Miki errait dans les couloirs de son collège. La matinée s’était écoulée sans encombre, même si elle avait senti beaucoup de paires d’yeux indiscrets se poser sur elle. Dans son dos, elle entendait des messes basses. Elle se sentit comme une bête de foire. Pendant les temps de pauses, elle fut alpaguée par des groupes de filles à qui elle devait rendre des comptes sur la raison pour laquelle elle était arrivée en cours d’année. Miki se doutait que des rumeurs commençaient déjà à circuler sur elle.
Les mains liées derrière le dos, elle prenait le temps de lire toutes les affiches qui décoraient l’allée vitrée, à la recherche d’un club dans lequel aller. Le théâtre, la danse, un club de lecture, rien ne l’attirait réellement. Elle cherchait, en vain, quelque chose qui pourrait lui faire travailler sa visée, comme lorsqu’elle apprenait à manier les armes aux côtés de Falcon. Seulement, elle le savait, ce n’était pas dans un établissement scolaire qu’elle allait trouver un stand de tir. Néanmoins, ses yeux se posèrent soudainement sur une affiche de tir à l’arc. Elle lut les détails de l’inscription, le lieu et l’heure de rendez-vous et se promit d’aller y faire un tour. Ayant débarqué dans cette école après la rentrée scolaire du printemps, elle se devait de se faire une place au sein d’une communauté, pour ne pas se retrouver seule. Les clubs étaient un excellent moyen d’apprendre à faire connaissance avec d’autres personnes, et le tir à l’arc était un sport parfait pour travailler sur son tir.
Le mercredi suivant son arrivée, à la fin de son dernier cours de mathématiques, elle se hâta d’aller derrière le gymnase de l’école. Le temps était radieux, le soleil caressait son visage et faisait ressortir la couleur pourpre de son uniforme scolaire. Elle ignorait où aller lorsqu’elle s’aperçut que des cibles étaient placées de-ci de-là sur terrain de basket extérieur. Elle nota la présence uniquement masculine pour cette discipline et se fit la remarque que ça ne devait pas être anodin. Elle s’approcha d’un des garçons qui était dans sa classe et qui lui paraissait être le meneur.

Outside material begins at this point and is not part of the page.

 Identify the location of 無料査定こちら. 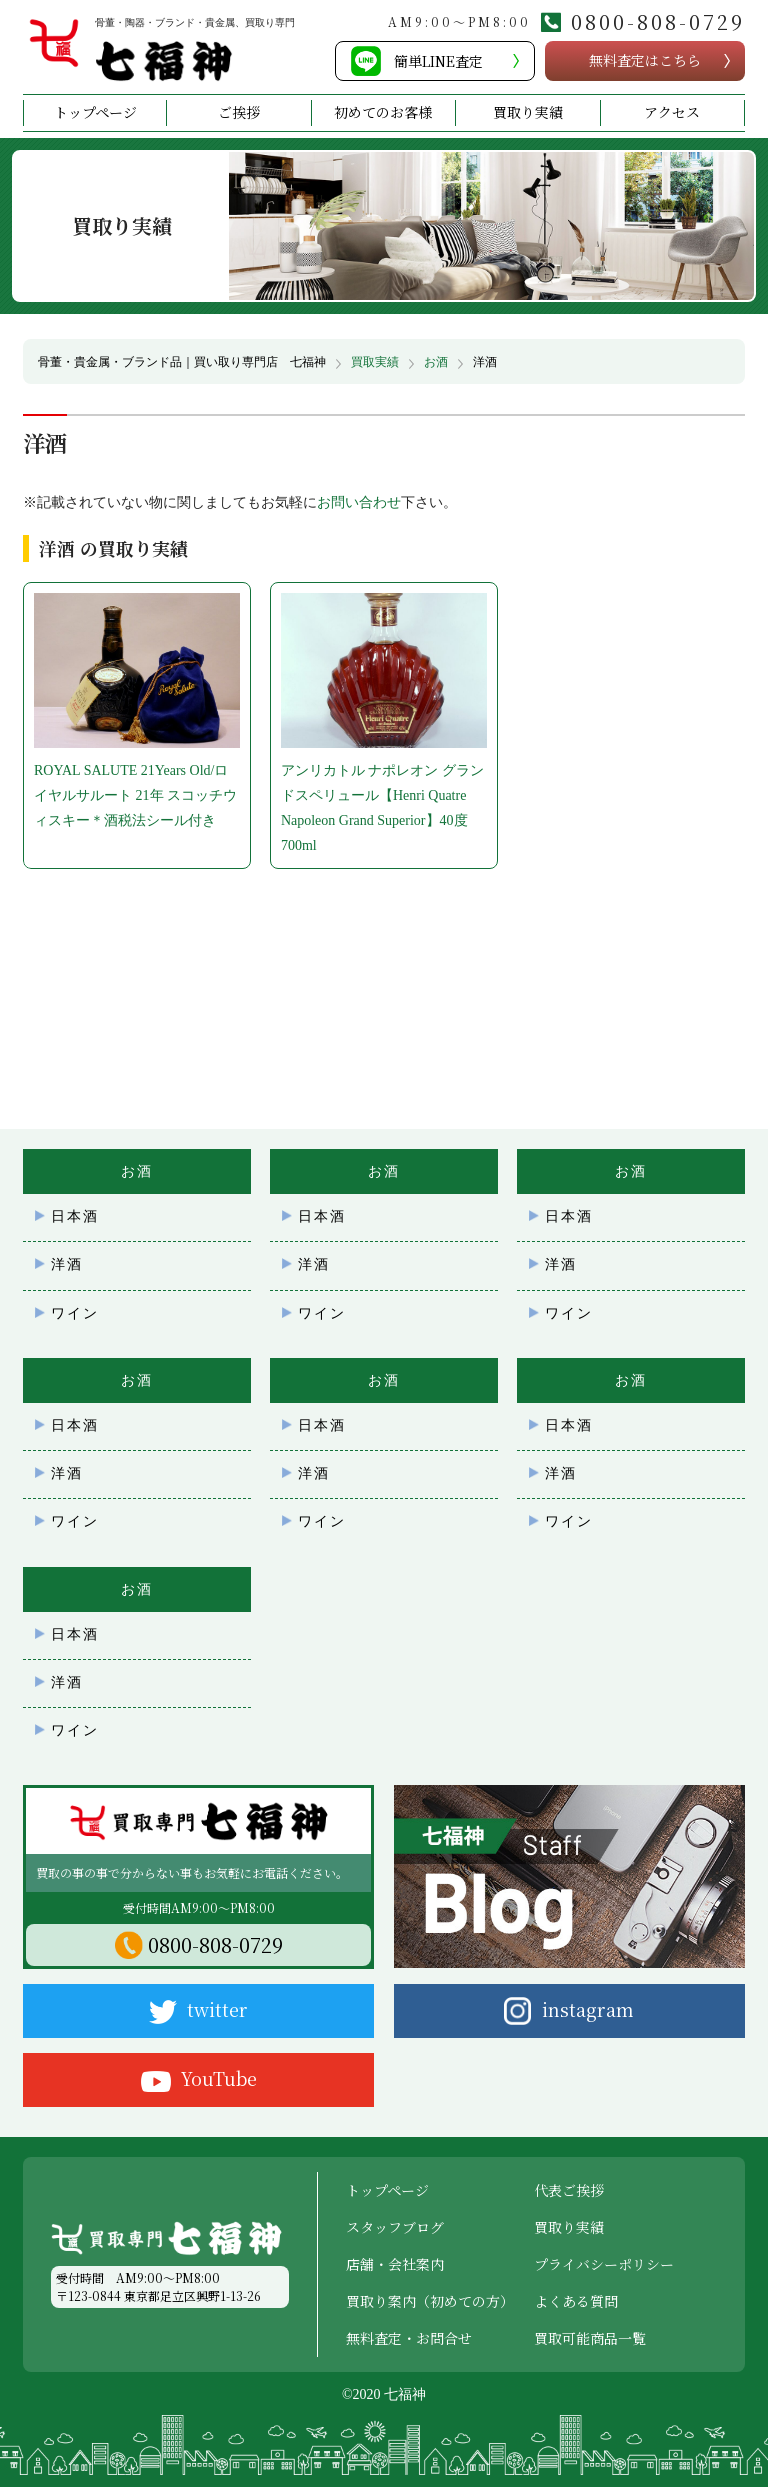
(645, 60).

- Toshi ? l’appela-t-elle.
Le garçon, en entendant son prénom, se retourna et la dévisagea un moment avant de lui répondre.
- Qu’est-ce que tu viens faire ici, la harpie ?

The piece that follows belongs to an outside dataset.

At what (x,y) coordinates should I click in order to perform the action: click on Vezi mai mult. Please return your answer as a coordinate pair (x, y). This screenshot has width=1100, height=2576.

La jeune fille ne releva pas le surnom dont l’avait affublé le jeune homme aux cheveux noir de jais.
- Je viens pour m’inscrire au tir à l’arc.

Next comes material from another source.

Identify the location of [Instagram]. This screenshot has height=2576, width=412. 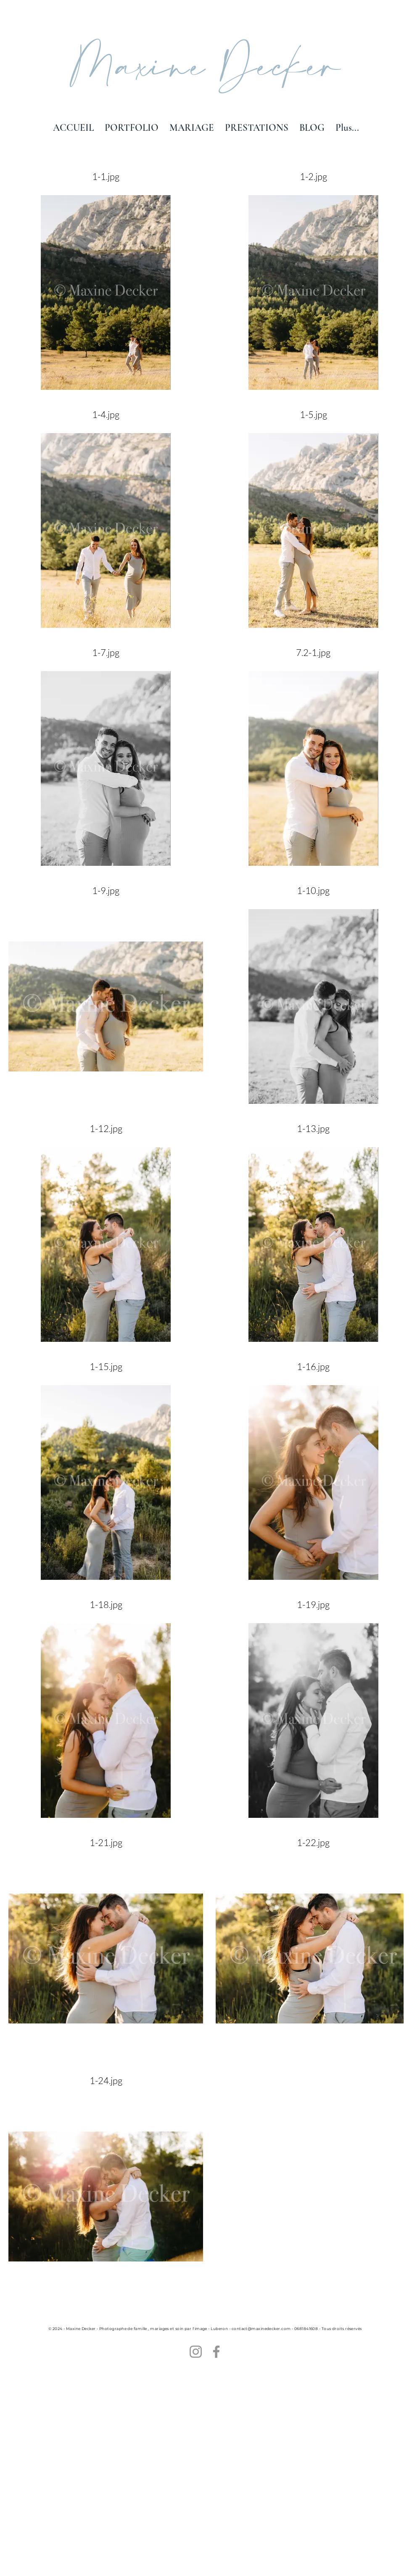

- C’est pas du tir à l’arc, c’est du Kyudo. Et puis ce n’est pas pour les filles dans ton genre. Ça demande de la dextérité et de la force, c’est du tir à l’arc guerrier. Les femmes ont-elles une place dans la guerre ? La réponse est non. Maintenant va-t’en.
Miki le regarda, sidérée de voir un tel comportement chez un garçon de son âge. Elle, qui avait passé une partie de sa vie sur les fronts et qui savait utiliser une arme à feu, se sentit vexée et touchée en plein cœur de comprendre combien la vision des japonais était encore biaisée sur les femmes. Elle posa son sac de cours sur le sol, prenant garde à ne pas le balancer dans sa colère naissante.
- Et si je te prouve le contraire, tu me laisses m’inscrire à ton club ?
Toshi haussa les épaules, dédaigneux. Il savait pertinemment qu’il avait raison, que ce n’était pas la petite nouvelle qui allait bouleverser toutes les règles préétablies. Il croisa les bras sur son torse, donna un coup de menton sur l’avant et leva la tête. Ses copains le regardèrent, curieux de connaître l’issue de cette prise de tête avec une fille.
- Vas-y. Je te laisse trois flèches pour viser le centre de la cible. Si tu y arrives, alors tu pourras intégrer le club. Si tu échoues, tu pourras peut-être intégrer le club des Geishas !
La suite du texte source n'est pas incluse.